Chronicles of Alien Development — Week 11

I’m sorry, but that’s an alien. If you ever wondered where people conceptualized the standard image we harbor of little green beings from a galaxy far far away…ummm, yeah, check their ultrasound pictures. The green is for supernatural effect.

The coolest part about seeing the alien at this stage? The damn thing was swimming in there! This alien has the doggy paddle D-O-W-N, down! And for a genetic counselor, that much movement at 11+5 along with the lack of a cystic hygroma, and a visible bladder and stomach. Well, needless to say, I’ve never been so proud in all my life. Or so relieved.

Now that I’m slowly allowing myself to believe this alien might one day become a sentient being that lives in my house, I’ve begun to contemplate how not to fuck it up. In case you haven’t noticed, the Earthly world we live in can be a fractured, furious, hostile place. Active shooters, sexual harassment, natural disasters, racial violence, domestic terrorism. These are not small things to explain to a little person.

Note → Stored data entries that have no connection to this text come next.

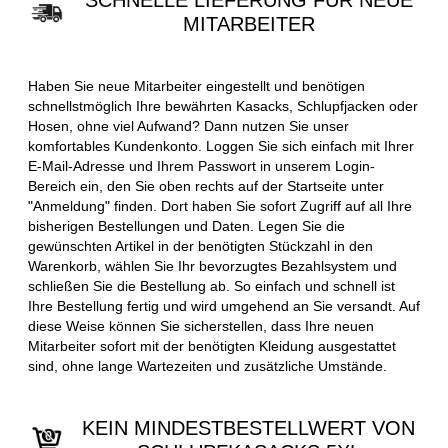
SCHNELLE LIEFERUNG FÜR NEUE
MITARBEITER
Haben Sie neue Mitarbeiter eingestellt und benötigen
schnellstmöglich Ihre bewährten Kasacks, Schlupfjacken oder
Hosen, ohne viel Aufwand? Dann nutzen Sie unser
komfortables Kundenkonto. Loggen Sie sich einfach mit Ihrer
E-Mail-Adresse und Ihrem Passwort in unserem Login-
Bereich ein, den Sie oben rechts auf der Startseite unter
"Anmeldung" finden. Dort haben Sie sofort Zugriff auf all Ihre
bisherigen Bestellungen und Daten. Legen Sie die
gewünschten Artikel in der benötigten Stückzahl in den
Warenkorb, wählen Sie Ihr bevorzugtes Bezahlsystem und
schließen Sie die Bestellung ab. So einfach und schnell ist
Ihre Bestellung fertig und wird umgehend an Sie versandt. Auf
diese Weise können Sie sicherstellen, dass Ihre neuen
Mitarbeiter sofort mit der benötigten Kleidung ausgestattet
sind, ohne lange Wartezeiten und zusätzliche Umstände.
KEIN MINDESTBESTELLWERT VON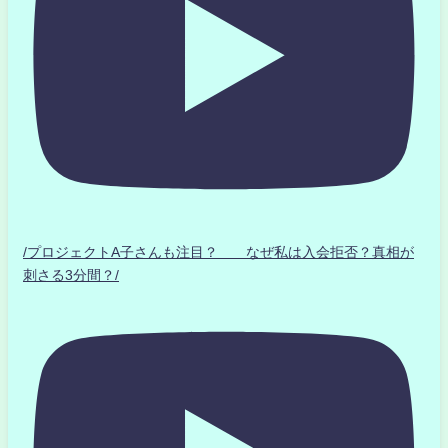
/プロジェクトA子さんも注目？ なぜ私は入会拒否？真相が
刺さる3分間？/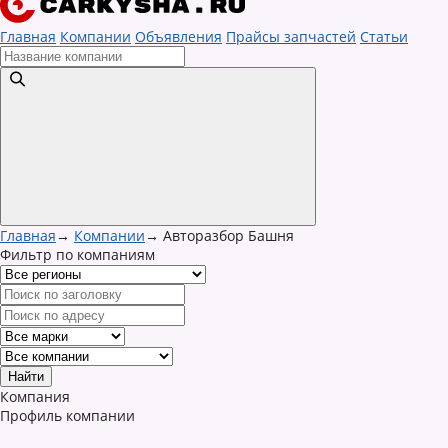
Главная
Компании
Объявления
Прайсы запчастей
Статьи
Главная
→
Компании
→
Авторазбор Башня
Фильтр по компаниям
Компания
Профиль компании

Which brings me to an interesting dichotomy between men and women or, more aptly, father and mother. My instinct is to search for the best way to illustrate the complicated nature of our world. The beauty that breaks in the middle of destruction, the community that triumphs out of and in spite of hate, the undeniable truth that ultimately ebbs from the shared experience of a single gender, race, people. I want our alien to know the grey of this planet, and I want him or her to have the mental and emotional fortitude to work through the muck between devastating and delicious where most of life happens.

My husband wants to prepare our little one for the world. And by prepare, I mean arm, literally and figuratively. He is a protector by nature, and his natural inclination is to ensure our daughter or son is safe both through his own vigilance and by teaching them how to defend themselves. He, too, believes in love, beauty, art, joy, silly, but he knows that hate, anger, stupidity, and violence are omnipresent. To enjoy the first, our alien must know how to guard against the second.

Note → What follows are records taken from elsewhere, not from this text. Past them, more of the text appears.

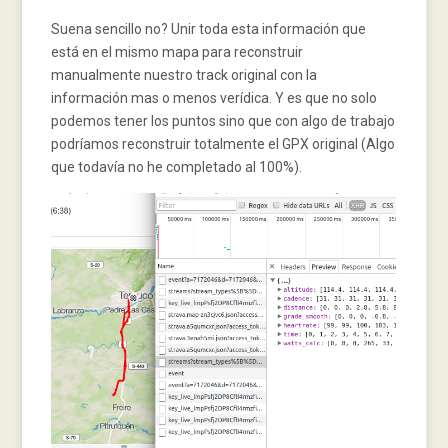
Suena sencillo no? Unir toda esta información que
está en el mismo mapa para reconstruir
manualmente nuestro track original con la
información mas o menos verídica. Y es que no solo
podemos tener los puntos sino que con algo de trabajo
podríamos reconstruir totalmente el GPX original (Algo
que todavía no he completado al 100%).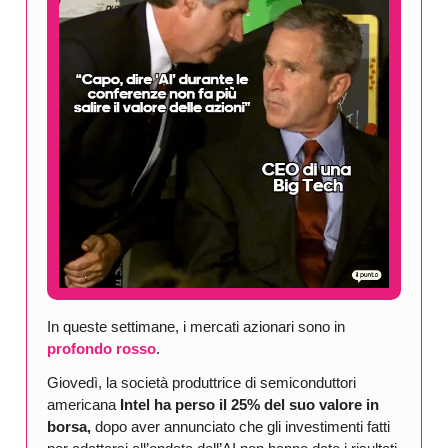
In queste settimane, i mercati azionari sono in
profondo rosso
.
Giovedì, la società produttrice di semiconduttori
americana
Intel ha perso il 25% del suo valore in
borsa,
dopo aver annunciato che gli investimenti fatti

This yin and yang is the tapestry of our marriage, a balance that will naturally spill over in to our shared parenting. And yet, I worry that it’s not enough. I worry that this world breaks people. I worry that it often steals too much from us. I worry that the love, beauty, art, joy, silly we show our alien will not outweigh the hate, anger, stupidity, and violence that he or she is bound to encounter. And what will we do when faced with a question we can’t answer? A “Why?” that leaves us speechless. Or a “What If?” that we can’t respond to with a lie.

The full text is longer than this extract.